The camera look direction is automatically controlled by the ScriptENGINE in response to the mouse because it's type is 'pivot'. So we only need to move the camera's position in response to the user's key presses.

Define the tick subscriber callback function:

function OnTick(currentTime, lastTime, isWindowActive, userData)

Netwon's Laws of Motion

To move the camera using physics forces, we must follow Newton's Laws of Motion. Essentially, they boil down to this important function:

ForceRequired = massOfEntity * (velocityRequired - velocityInitial) / timePeriod

More info is included in the world.e76script about Newton's Laws of Motion.

Responding to Keys

There are two ways to respond to keypressed.

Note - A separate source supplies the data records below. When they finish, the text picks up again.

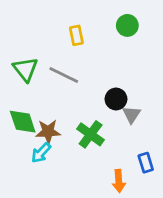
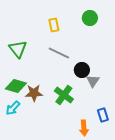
gray line: (64, 75) -> (59, 53), moved
green diamond: (23, 122) -> (16, 86), turned -55
cyan arrow: (41, 153) -> (13, 108), moved

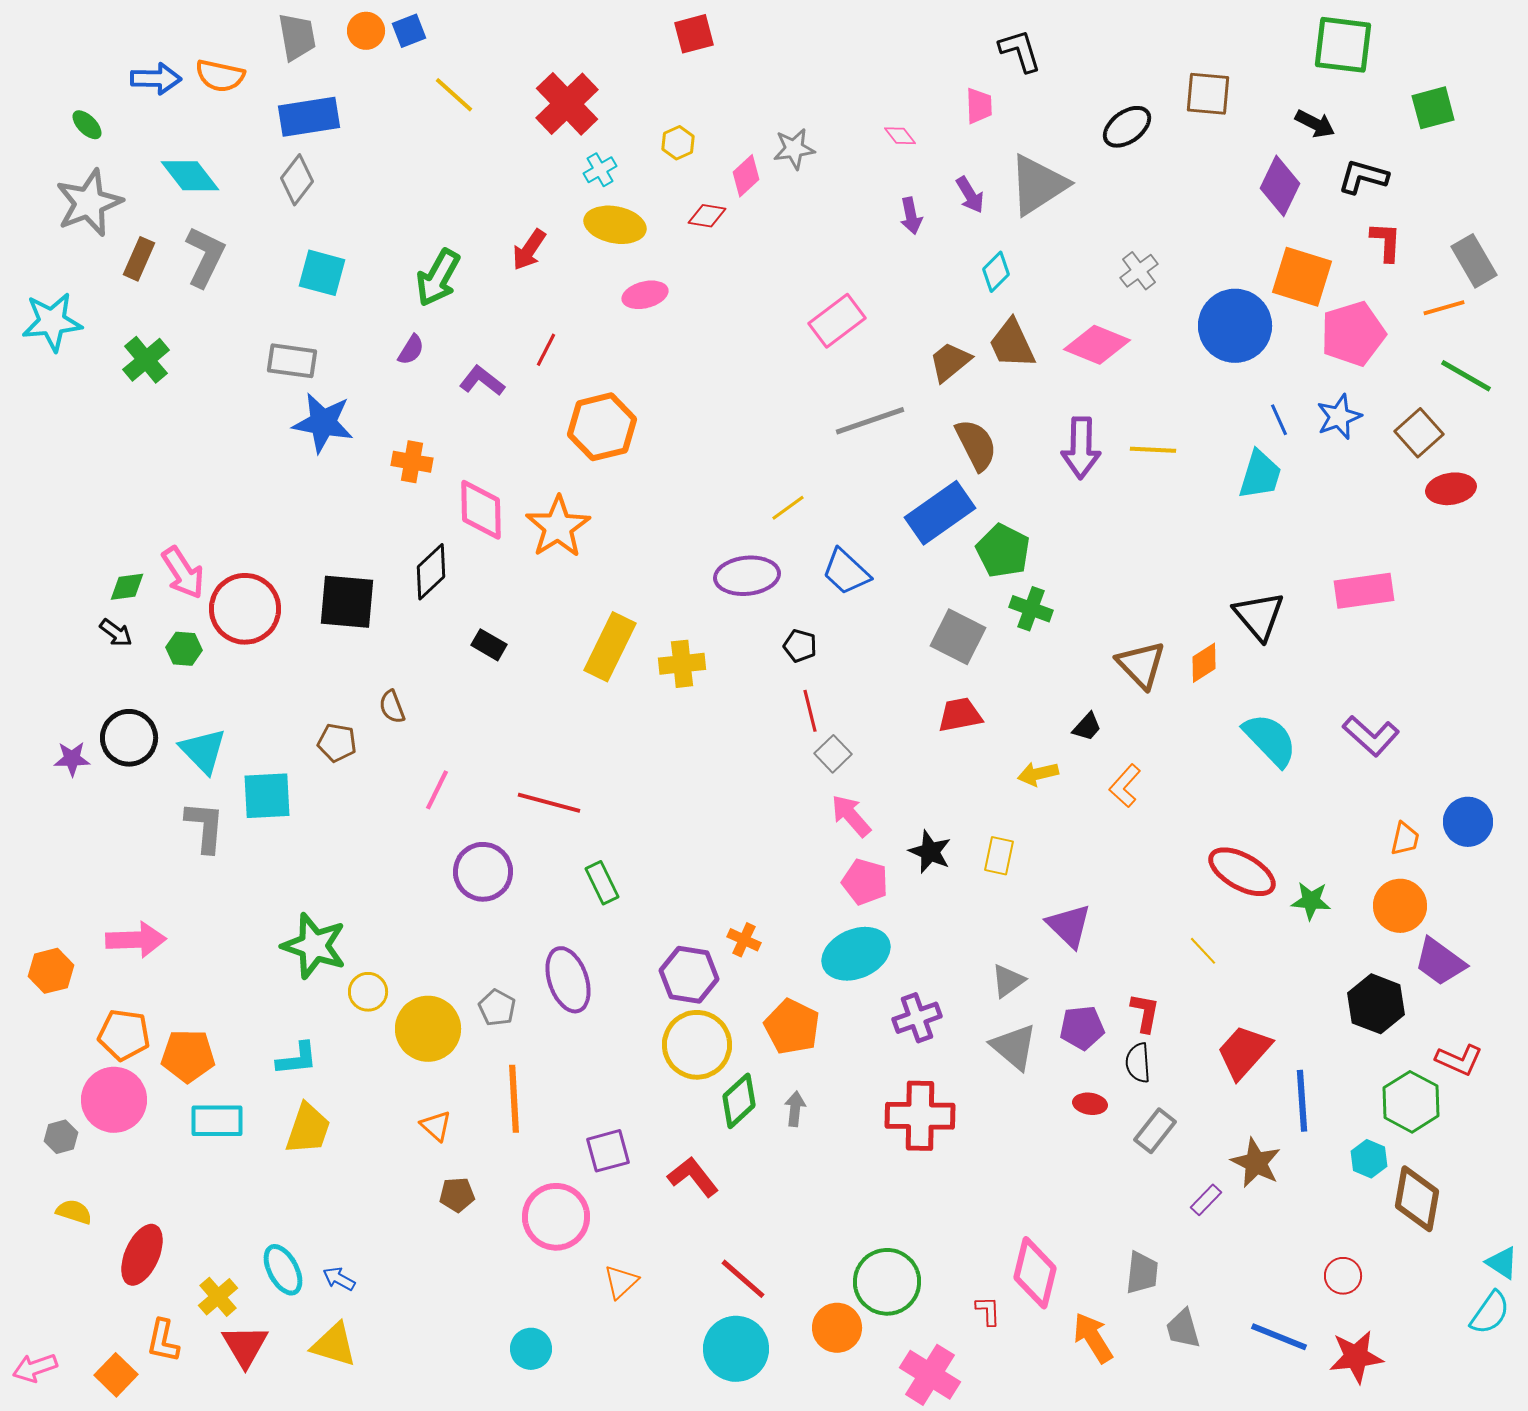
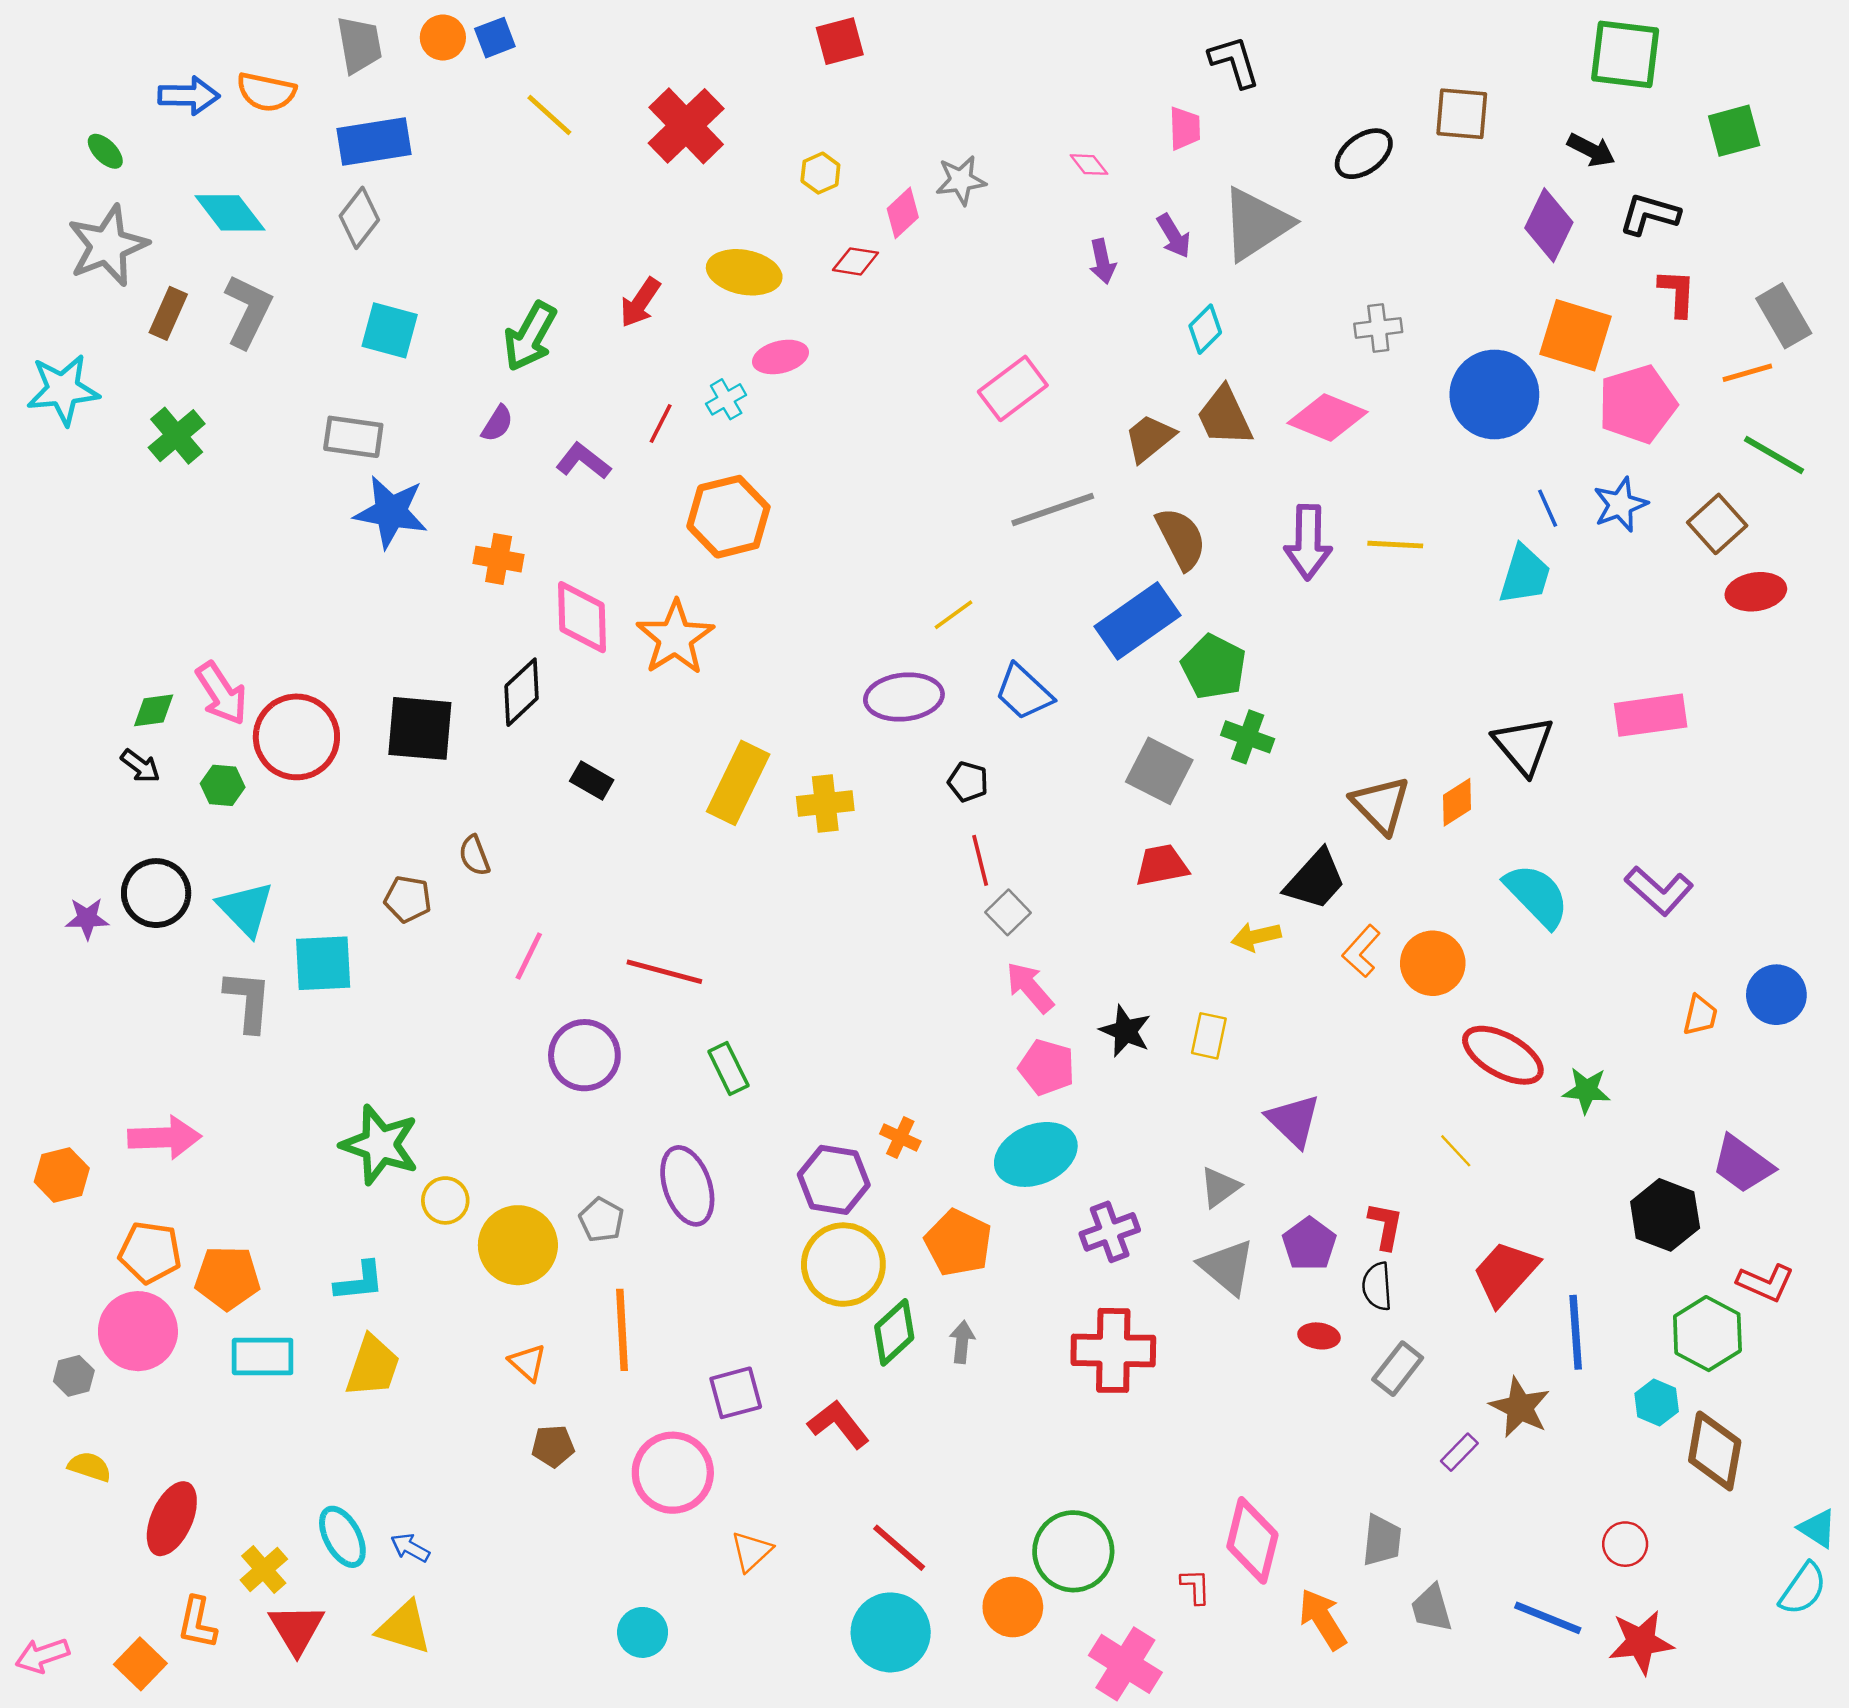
cyan cross: (600, 170) -> (726, 399), moved
gray cross: (1139, 271) -> (1378, 328), turned 30
black trapezoid: (1087, 727) -> (1315, 880), size x1.8
orange circle: (1400, 906) -> (1433, 963), moved
purple pentagon: (1082, 1028) -> (1309, 1244), turned -30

Firstly, we can subscribe to key events and handle up/down key presses using a callback function. Alternatively, we can call the IKey:isActionOn(), IKey:isActionToggled(), IKey:isActionClicked() etc functions at any time to check if a specific key action has been activated.

The ScriptENGINE defines some standard key action names in the constantsCameraTypes.e76script included in the ScriptENGINE Runtime Distribution, including KEY_CAMERA_MOVE_FORWARD, KEY_CAMERA_MOVE_BACKWARD, KEY_CAMERA_STRAFE_LEFT, KEY_CAMERA_STRAFE_RIGHT.

The periodic tick subscriber checks the key actions at a regular interval and applies a force to the camera to move it in the required direction and speed according to Newton's Law of motion.

The ScriptENGINE Programmer's Reference

We recommend reading the IPhysics Interface in the Programmer's Reference for more info about the Physics Engine.